(Exercise prompt) Exactly and only the lines below from the one containing "elää elämää joka" down to the one containing "hr-ga@shownolimit.com" are wanted, both included; please exclude every picture.
※
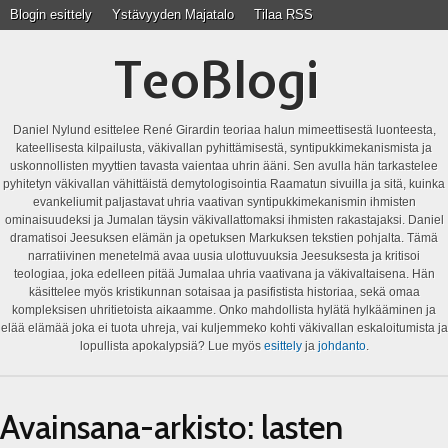
Blogin esittely
Ystävyyden Majatalo
Tilaa RSS
TeoBlogi
Daniel Nylund esittelee René Girardin teoriaa halun mimeettisestä luonteesta,
kateellisesta kilpailusta, väkivallan pyhittämisestä, syntipukkimekanismista ja
uskonnollisten myyttien tavasta vaientaa uhrin ääni. Sen avulla hän tarkastelee
pyhitetyn väkivallan vähittäistä demytologisointia Raamatun sivuilla ja sitä, kuinka
evankeliumit paljastavat uhria vaativan syntipukkimekanismin ihmisten
ominaisuudeksi ja Jumalan täysin väkivallattomaksi ihmisten rakastajaksi. Daniel
dramatisoi Jeesuksen elämän ja opetuksen Markuksen tekstien pohjalta. Tämä
narratiivinen menetelmä avaa uusia ulottuvuuksia Jeesuksesta ja kritisoi
teologiaa, joka edelleen pitää Jumalaa uhria vaativana ja väkivaltaisena. Hän
käsittelee myös kristikunnan sotaisaa ja pasifistista historiaa, sekä omaa
kompleksisen uhritietoista aikaamme. Onko mahdollista hylätä hylkääminen ja
elää elämää joka ei tuota uhreja, vai kuljemmeko kohti väkivallan eskaloitumista ja
lopullista apokalypsiä? Lue myös
esittely
ja
johdanto
.
Avainsana-arkisto:
lasten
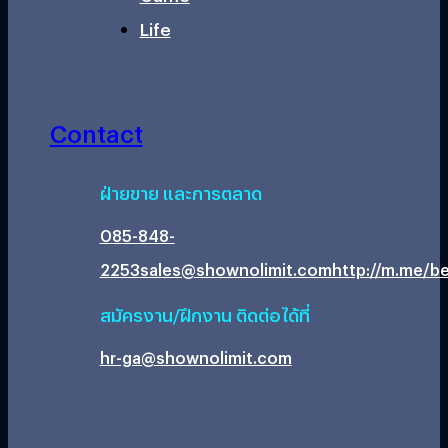
Life
Contact
ฝ่ายขาย และการตลาด
085-848-
2253
sales@shownolimit.com
http://m.me/be
สมัครงาน/ฝึกงาน ติดต่อได้ที่
hr-ga@shownolimit.com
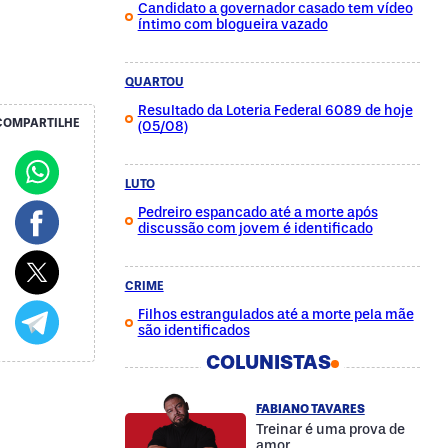
Candidato a governador casado tem vídeo
íntimo com blogueira vazado
QUARTOU
Resultado da Loteria Federal 6089 de hoje
COMPARTILHE
(05/08)
LUTO
Pedreiro espancado até a morte após
discussão com jovem é identificado
CRIME
Filhos estrangulados até a morte pela mãe
são identificados
COLUNISTAS
FABIANO TAVARES
Treinar é uma prova de
amor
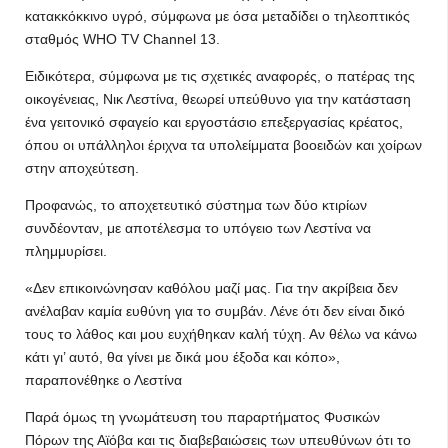
κατακκόκκινο υγρό, σύμφωνα με όσα μεταδίδει ο τηλεοπτικός
σταθμός WHO TV Channel 13.
​Ειδικότερα, σύμφωνα με τις σχετικές αναφορές, ο πατέρας της
οικογένειας, Νικ Λεστίνα, θεωρεί υπεύθυνο για την κατάσταση
ένα γειτονικό σφαγείο και εργοστάσιο επεξεργασίας κρέατος,
όπου οι υπάλληλοι έριχνα τα υπολείμματα βοοειδών και χοίρων
στην αποχεύτεση.
Προφανώς, το αποχετευτικό σύστημα των δύο κτιρίων
συνδέονταν, με αποτέλεσμα το υπόγειο των Λεστίνα να
πλημμυρίσει.
«Δεν επικοινώνησαν καθόλου μαζί μας. Για την ακρίβεια δεν
ανέλαβαν καμία ευθύνη για το συμβάν. Λένε ότι δεν είναι δικό
τους το λάθος και μου ευχήθηκαν καλή τύχη. Αν θέλω να κάνω
κάτι γι’ αυτό, θα γίνει με δικά μου έξοδα και κόπο»,
παραπονέθηκε ο Λεστίνα
Παρά όμως τη γνωμάτευση του παραρτήματος Φυσικών
Πόρων της Αϊόβα και τις διαβεβαιώσεις των υπευθύνων ότι το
※
(Exercise solution)
elää elämää joka ei tuota uhreja, vai kuljemmeko kohti väkivallan eskaloitumista ja
lopullista apokalypsiä? Lue myös
esittely
ja
johdanto
.
Avainsana-arkisto:
lasten
Life
Contact
ฝ่ายขาย และการตลาด
085-848-
2253
sales@shownolimit.com
http://m.me/be
สมัครงาน/ฝึกงาน ติดต่อได้ที่
hr-ga@shownolimit.com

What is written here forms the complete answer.